For those who may just want to start using Jib with Spring Boot but have an issue for any reasons:

Most of the time, Jib should work out of the box with Spring Boot. Here's a minimal setup for demonstration:

  1. Create a Spring Boot app, for example, with Spring Initializr.
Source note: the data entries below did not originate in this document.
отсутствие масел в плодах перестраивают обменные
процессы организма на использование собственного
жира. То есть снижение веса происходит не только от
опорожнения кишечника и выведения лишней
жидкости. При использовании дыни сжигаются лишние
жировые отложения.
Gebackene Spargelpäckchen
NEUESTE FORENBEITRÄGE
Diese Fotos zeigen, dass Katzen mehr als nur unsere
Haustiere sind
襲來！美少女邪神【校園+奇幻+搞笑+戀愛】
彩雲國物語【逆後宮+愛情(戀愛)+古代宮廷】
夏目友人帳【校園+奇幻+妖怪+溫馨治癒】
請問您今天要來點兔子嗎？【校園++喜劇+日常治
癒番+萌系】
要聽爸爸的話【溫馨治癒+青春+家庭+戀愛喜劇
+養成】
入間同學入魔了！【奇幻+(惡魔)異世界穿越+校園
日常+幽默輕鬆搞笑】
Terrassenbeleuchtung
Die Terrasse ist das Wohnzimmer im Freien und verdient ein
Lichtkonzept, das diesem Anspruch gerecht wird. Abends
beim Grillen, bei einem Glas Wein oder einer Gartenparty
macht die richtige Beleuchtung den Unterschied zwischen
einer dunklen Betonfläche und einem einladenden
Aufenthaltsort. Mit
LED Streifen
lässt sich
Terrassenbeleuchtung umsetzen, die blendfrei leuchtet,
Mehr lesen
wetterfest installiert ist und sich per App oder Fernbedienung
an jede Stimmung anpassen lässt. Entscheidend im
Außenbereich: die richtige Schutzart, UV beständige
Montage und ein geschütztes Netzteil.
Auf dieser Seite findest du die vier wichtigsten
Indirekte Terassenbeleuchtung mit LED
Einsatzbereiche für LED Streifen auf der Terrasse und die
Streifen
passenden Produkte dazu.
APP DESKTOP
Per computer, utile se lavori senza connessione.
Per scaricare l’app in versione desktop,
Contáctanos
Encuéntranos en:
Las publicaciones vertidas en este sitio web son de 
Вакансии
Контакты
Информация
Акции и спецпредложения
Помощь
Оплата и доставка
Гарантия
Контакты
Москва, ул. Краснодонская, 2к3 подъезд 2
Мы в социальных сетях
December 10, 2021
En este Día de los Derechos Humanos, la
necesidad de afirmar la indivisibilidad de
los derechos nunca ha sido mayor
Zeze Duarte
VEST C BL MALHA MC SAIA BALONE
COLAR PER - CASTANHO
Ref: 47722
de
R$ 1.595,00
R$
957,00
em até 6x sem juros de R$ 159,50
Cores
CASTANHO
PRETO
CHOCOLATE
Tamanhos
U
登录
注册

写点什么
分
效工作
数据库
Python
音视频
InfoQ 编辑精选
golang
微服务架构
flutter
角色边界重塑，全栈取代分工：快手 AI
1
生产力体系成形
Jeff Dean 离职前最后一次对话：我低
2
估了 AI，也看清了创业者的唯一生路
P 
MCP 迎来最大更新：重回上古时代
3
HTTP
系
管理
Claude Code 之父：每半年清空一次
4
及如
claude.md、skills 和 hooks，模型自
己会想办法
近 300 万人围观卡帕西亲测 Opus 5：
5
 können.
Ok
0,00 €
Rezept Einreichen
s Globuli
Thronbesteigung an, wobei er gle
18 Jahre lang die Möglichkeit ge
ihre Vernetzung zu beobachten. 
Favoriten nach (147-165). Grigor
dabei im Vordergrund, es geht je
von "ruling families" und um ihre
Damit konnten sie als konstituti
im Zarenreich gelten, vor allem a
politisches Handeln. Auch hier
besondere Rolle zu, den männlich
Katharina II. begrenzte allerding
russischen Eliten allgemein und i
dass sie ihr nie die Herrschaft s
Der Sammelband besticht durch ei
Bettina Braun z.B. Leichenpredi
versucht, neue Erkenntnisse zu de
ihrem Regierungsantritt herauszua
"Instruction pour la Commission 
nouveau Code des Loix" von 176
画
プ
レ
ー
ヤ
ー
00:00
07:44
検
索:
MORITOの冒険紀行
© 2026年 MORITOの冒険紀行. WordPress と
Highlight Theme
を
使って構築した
It doesn't matter whether it's a Maven or Gradle project:
    $ curl https://start.spring.io/starter.tgz \
        -d type=gradle-project \
        -d dependencies=web \
        -d baseDir=demo | tar -xzvf -
    
  2. Open build.gradle and apply the Jib plugin.
     plugins {
         id 'org.springframework.boot' version '2.4.5'
         id 'io.spring.dependency-management' version '1.0.11.RELEASE'
    +    id 'com.google.cloud.tools.jib' version '3.0.0'
         id 'java'
     }
    
  3. Containerize with Jib.
    $ ./gradlew jibDockerBuild
    
  4. Run the image. (The app will be accessible at localhost:8080.)
    $ docker run --rm -p8080:8080 demo:0.0.1-SNAPSHOT
    

That was a minimal setup, but you'll certainly want to customize Jib configuration further.

Lastly, prefer <packaging>jar to war whenever possible.